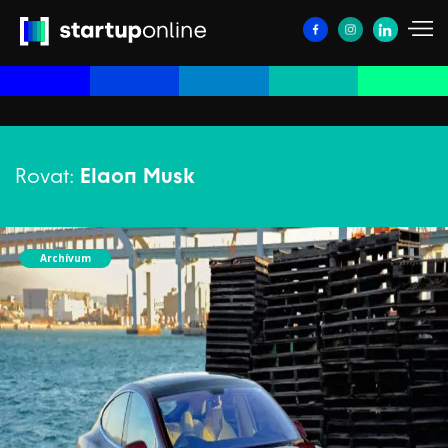
Rovat:
Elaon Musk
Archívum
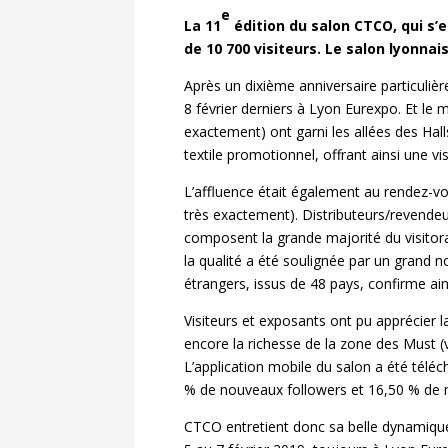
e
La 11
édition du salon CTCO, qui s’e
de 10 700 visiteurs. Le salon lyonna
Après un dixième anniversaire particuliè
8 février derniers à Lyon Eurexpo. Et le
exactement) ont garni les allées des Hall
textile promotionnel, offrant ainsi une vi
L’affluence était également au rendez-vo
très exactement). Distributeurs/revendeu
composent la grande majorité du visitora
la qualité a été soulignée par un grand n
étrangers, issus de 48 pays, confirme ain
Visiteurs et exposants ont pu apprécier l
encore la richesse de la zone des Must (v
L’application mobile du salon a été tél
% de nouveaux followers et 16,50 % de n
CTCO entretient donc sa belle dynamique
-*-*-
* Task instructions
Search the data for the string "salon" and copy out every line where it is found.

* The answer
édition du salon CTCO, qui s’e
de 10 700 visiteurs. Le salon lyonna
L’application mobile du salon a été tél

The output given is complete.